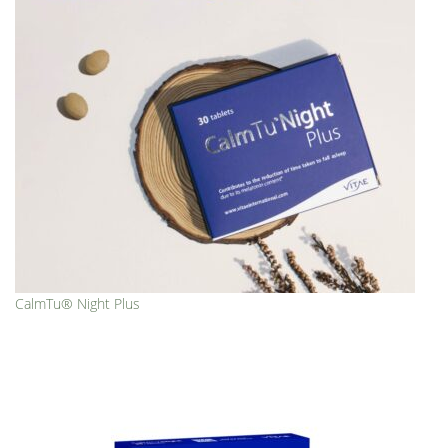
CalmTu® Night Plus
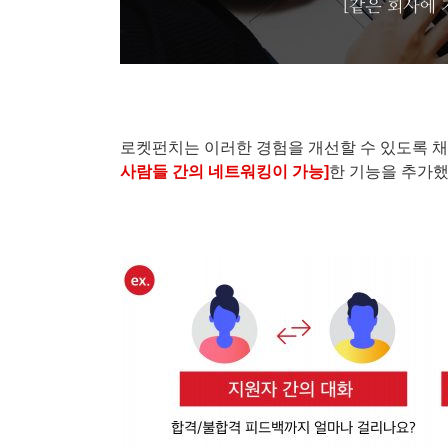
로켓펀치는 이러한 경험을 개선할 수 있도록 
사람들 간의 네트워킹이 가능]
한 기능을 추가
************
WHAT IS REQUIRED: Pictures stay out of the copy; print the material above exactly.

SOLVED EXERCISE:
CalmTu® Night Plus
로켓펀치는 이러한 경험을 개선할 수 있도록 
사람들 간의 네트워킹이 가능]
한 기능을 추가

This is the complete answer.